[Stored data entries]
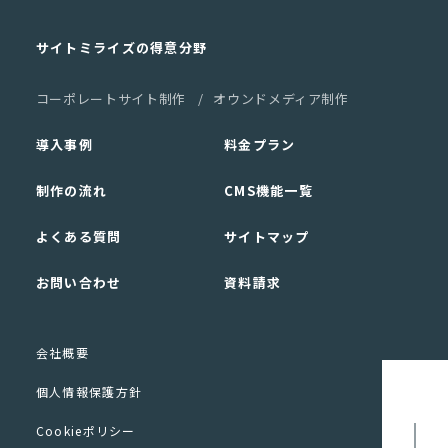
サイトミライズの得意分野
コーポレートサイト制作
オウンドメディア制作
導入事例
料金プラン
制作の流れ
CMS機能一覧
よくある質問
サイトマップ
お問い合わせ
資料請求
会社概要
個人情報保護方針
Cookieポリシー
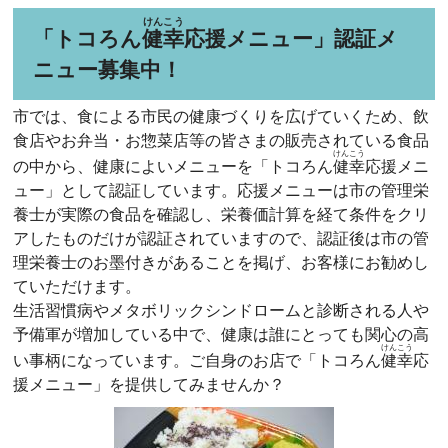
けんこう
「トコろん
健幸
応援メニュー」認証メ
ニュー募集中！
市では、食による市民の健康づくりを広げていくため、飲
食店やお弁当・お惣菜店等の皆さまの販売されている食品
けんこう
の中から、健康によいメニューを「トコろん
健幸
応援メニ
ュー」として認証しています。応援メニューは市の管理栄
養士が実際の食品を確認し、栄養価計算を経て条件をクリ
アしたものだけが認証されていますので、認証後は市の管
理栄養士のお墨付きがあることを掲げ、お客様にお勧めし
ていただけます。
生活習慣病やメタボリックシンドロームと診断される人や
予備軍が増加している中で、健康は誰にとっても関心の高
けんこう
い事柄になっています。ご自身のお店で「トコろん
健幸
応
援メニュー」を提供してみませんか？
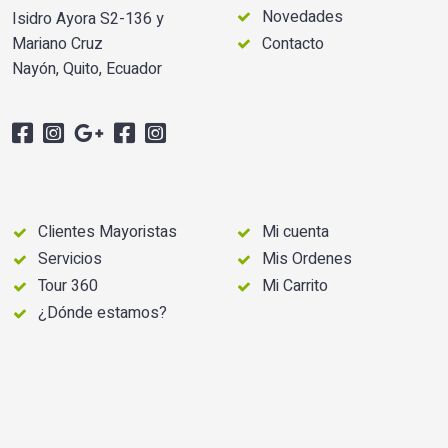
Novedades
Isidro Ayora S2-136 y
Mariano Cruz
Contacto
Nayón, Quito, Ecuador
Clientes Mayoristas
Mi cuenta
Servicios
Mis Ordenes
Tour 360
Mi Carrito
¿Dónde estamos?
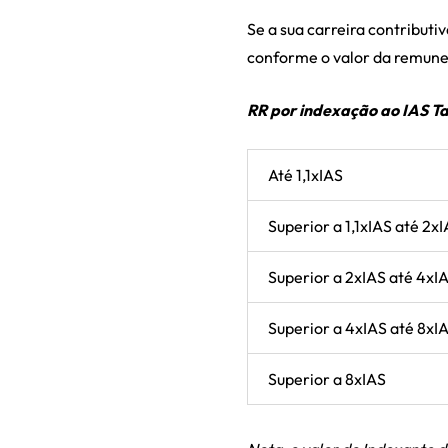
Se a sua carreira contributiv
conforme o valor da remuner
RR por indexação ao IAS T
Até 1,1xIAS
Superior a 1,1xIAS até 2x
Superior a 2xIAS até 4xI
Superior a 4xIAS até 8xI
Superior a 8xIAS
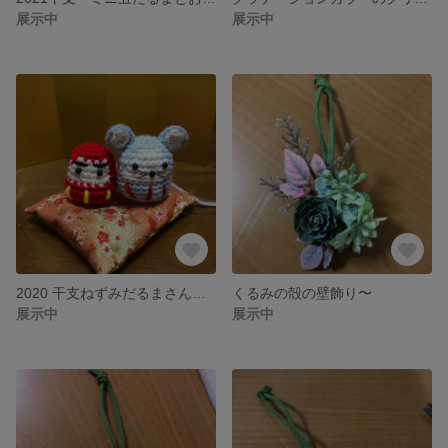
展示中
展示中
2020 干支ねずみだるまさんとミニだるま(*^ω^*)
くるみの殻の壁飾り〜
展示中
展示中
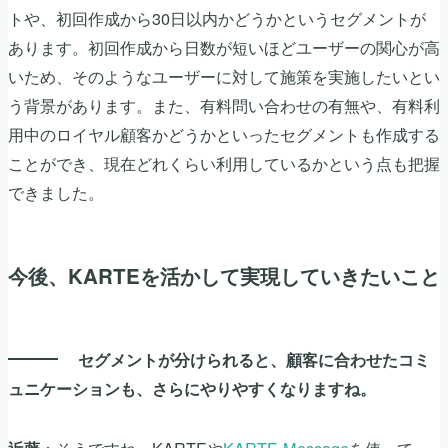
トや、初回作成から30日以内かどうかというセグメントが
あります。初回作成から日数が短いほどユーザーの関心が高
いため、そのようなユーザーに対して施策を実施したいとい
う背景があります。また、有料問い合わせの有無や、有料利
用中のロイヤル顧客かどうかといったセグメントも作成する
ことができ、現在どれくらい利用しているかという点も把握
できました。
今後、KARTEを活かして実現していきたいこと
セグメントが分けられると、顧客に合わせたコミ
ュニケーションも、さらにやりやすくなりますね。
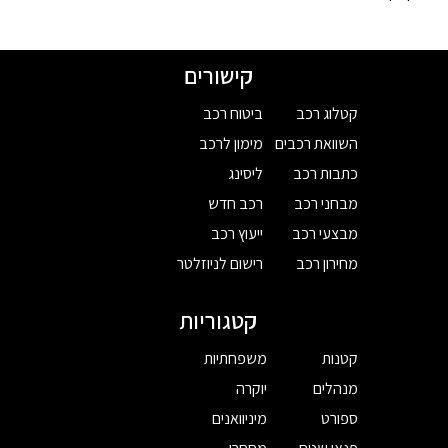
קישורים
קטלוג רכב
ביטוח רכב
השוואת רכבים
מימון לרכב
כתבות רכב
ליסינג
מבחני רכב
רכב חדש
מבצעי רכב
ייעוץ רכב
מחירון רכב
רישום לניוזלטר
קטגוריות
קטנות
משפחתיות
מנהלים
יוקרה
ספורט
מיניוואנים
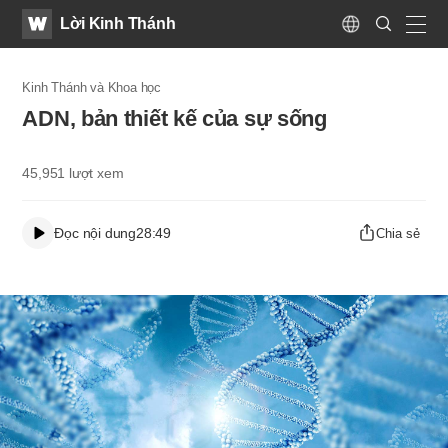
WATV
Search
Lời Kinh Thánh
Submit
Language
naviga
Kinh Thánh và Khoa học
ADN, bản thiết kế của sự sống
45,951
lượt xem
Đọc nội dung
28:49
Chia sẻ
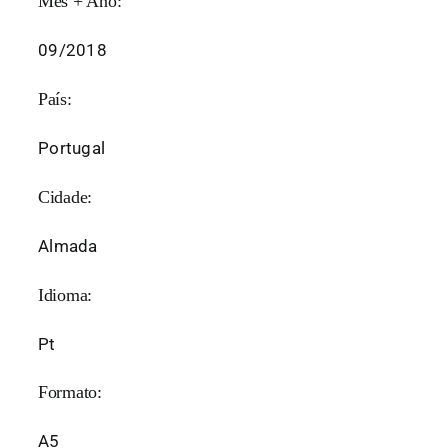
Mês + Ano:
09/2018
País:
Portugal
Cidade:
Almada
Idioma:
Pt
Formato:
A5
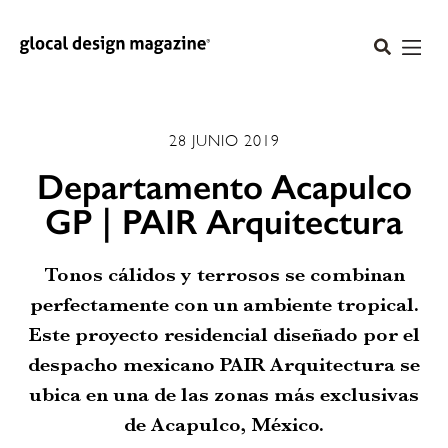
28 JUNIO 2019
Departamento Acapulco
GP | PAIR Arquitectura
Tonos cálidos y terrosos se combinan
perfectamente con un ambiente tropical.
Este proyecto residencial diseñado por el
despacho mexicano PAIR Arquitectura se
ubica en una de las zonas más exclusivas
de Acapulco, México.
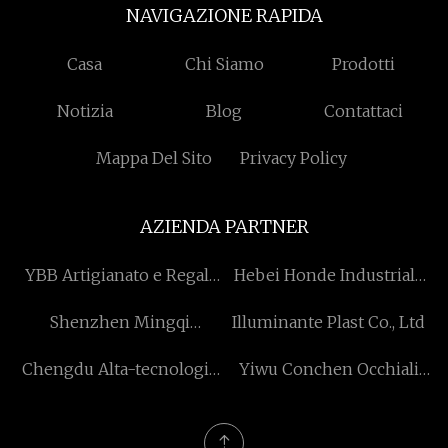
NAVIGAZIONE RAPIDA
Casa
Chi Siamo
Prodotti
Notizia
Blog
Contattaci
Mappa Del Sito
Privacy Policy
AZIENDA PARTNER
YBB Artigianato e Regali
Hebei Honde Industriale
Limitato
Commercio Imp & Exp Co.,
Shenzhen Mingqi
Illuminante Plast Co., Ltd
Ltd
Tecnologico Co., Ltd
Chengdu Alta-tecnologia
Yiwu Conchen Occhiali
Panda Energia Tecnologia
Co., Ltd
Co., Ltd.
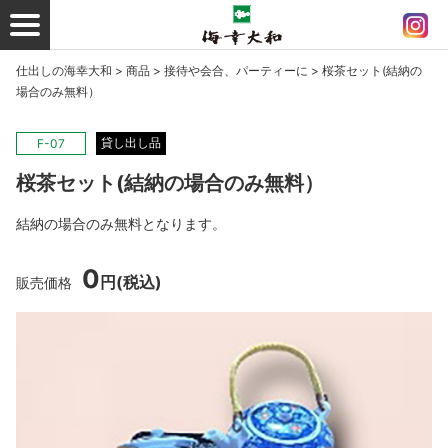
仕出しの海幸大和
>
商品
>
接待や会合、パーティーに
>
桜茶セット(結納の
場合のみ無料）
貸し出し品
F-07
桜茶セット(結納の場合のみ無料）
結納の場合のみ無料となります。
0
円
(税込)
販売価格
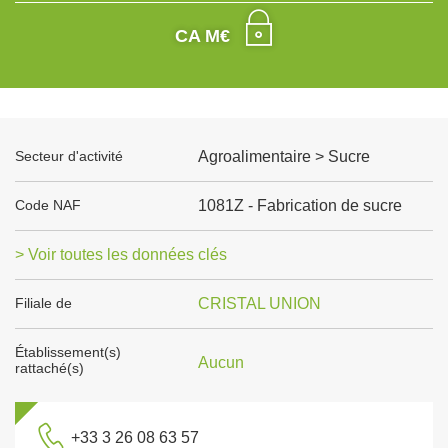
CA M€
Secteur d'activité
Agroalimentaire > Sucre
Code NAF
1081Z - Fabrication de sucre
> Voir toutes les données clés
Filiale de
CRISTAL UNION
Établissement(s)
Aucun
rattaché(s)
+33 3 26 08 63 57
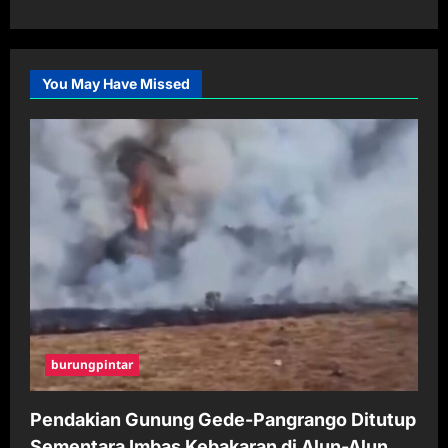
You May Have Missed
burungpintar
Pendakian Gunung Gede-Pangrango Ditutup
Sementara Imbas Kebakaran di Alun-Alun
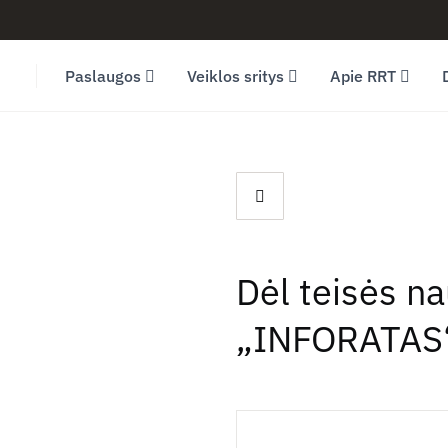
Facebook (opens in new window)
LinkedIn (opens in new window)
Youtube (opens in new window)
Paslaugos
Veiklos sritys
Apie RRT
Dėl teisės na
„INFORATAS“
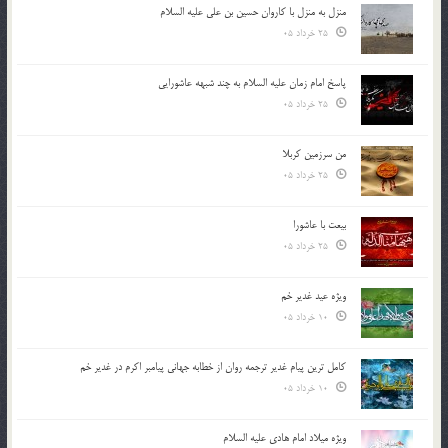
منزل به منزل با کاروان حسین بن علی علیه السلام
25 خرداد 05
پاسخ امام زمان علیه السلام به چند شبهه عاشورایی
25 خرداد 05
من سرزمین کربلا
25 خرداد 05
بیعت با عاشورا
25 خرداد 05
ویژه عید غدیر خم
10 خرداد 05
کامل ترین پیام غدیر ترجمه روان از خطابه جهانی پیامبر اکرم در غدیر خم
10 خرداد 05
ویژه میلاد امام هادی علیه السلام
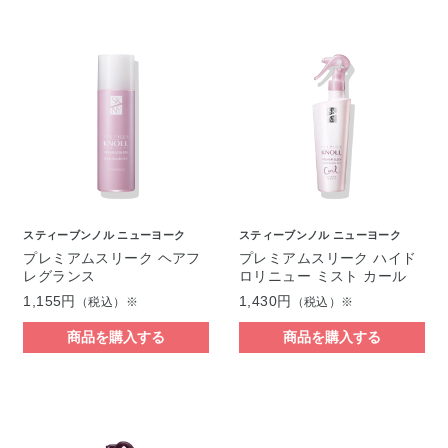
スティーブンノル ニューヨーク
スティーブンノル ニューヨーク
プレミアムスリーク ヘアフ
プレミアムスリーク ハイド
レグランス
ロリニュー ミスト カール
1,155円
1,430円
（税込）※
（税込）※
商品を購入する
商品を購入する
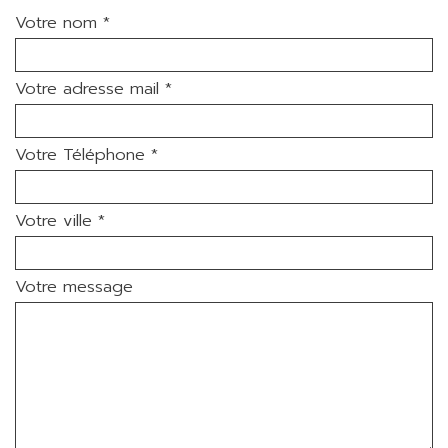
Votre nom *
Votre adresse mail *
Votre Téléphone *
Votre ville *
Votre message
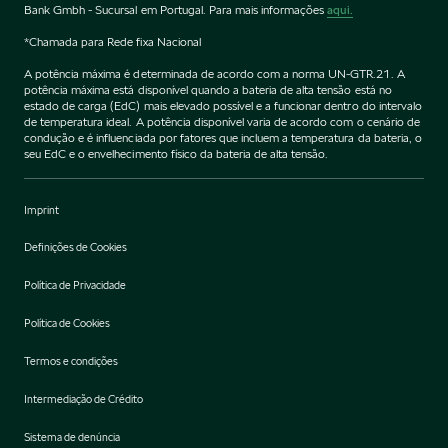
Bank Gmbh - Sucursal em Portugal. Para mais informações
aqui.
*Chamada para Rede fixa Nacional
A potência máxima é determinada de acordo com a norma UN-GTR.21. A
potência máxima está disponível quando a bateria de alta tensão está no
estado de carga (EdC) mais elevado possível e a funcionar dentro do intervalo
de temperatura ideal. A potência disponível varia de acordo com o cenário de
condução e é influenciada por fatores que incluem a temperatura da bateria, o
seu EdC e o envelhecimento físico da bateria de alta tensão.
Imprint
Definições de Cookies
Política de Privacidade
Política de Cookies
Termos e condições
Intermediação de Crédito
Sistema de denúncia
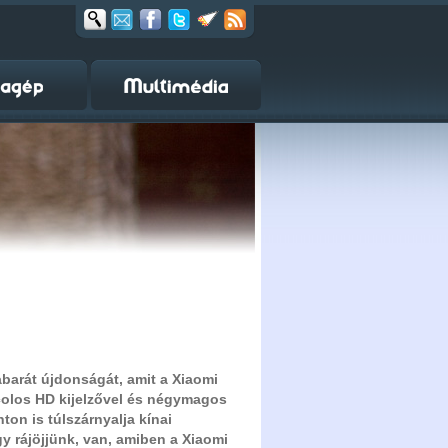
barát újdonságát, amit a Xiaomi
colos HD kijelzővel és négymagos
ton is túlszárnyalja kínai
gy rájöjjünk, van, amiben a Xiaomi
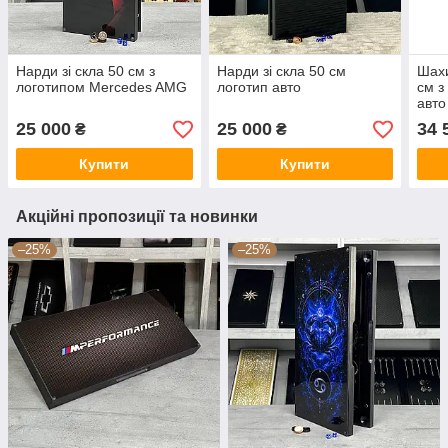
Нарди зі скла 50 см з
Нарди зі скла 50 см
Шахи
логотипом Mercedes AMG
логотип авто
см з
авто
25 000
25 000
34 
₴
₴
Купити
Купити
Акційні пропозиції та новинки
–25%
–25%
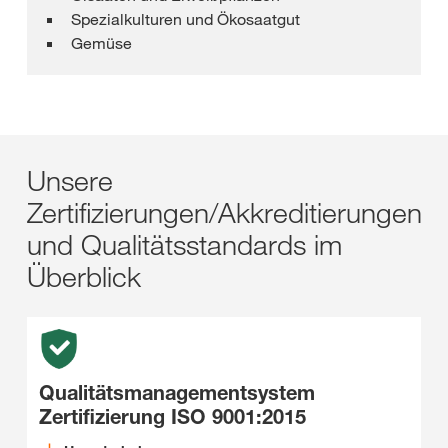
Spezialkulturen und Ökosaatgut
Gemüse
Unsere
Zertifizierungen/Akkreditierungen
und Qualitätsstandards im
Überblick
Qualitätsmanagementsystem
Zertifizierung ISO 9001:2015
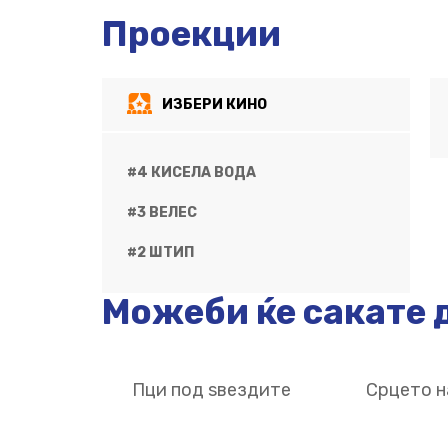
Проекции
ИЗБЕРИ КИНО
#4 КИСЕЛА ВОДА
#3 ВЕЛЕС
#2 ШТИП
Можеби ќе сакате д
Пци под ѕвездите
Срцето н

◆ Your task
Every line with "Нарди" in it should be copied from the entries.

◆ Result for this exercise
Нарди зі скла 50 см з
Нарди зі скла 50 см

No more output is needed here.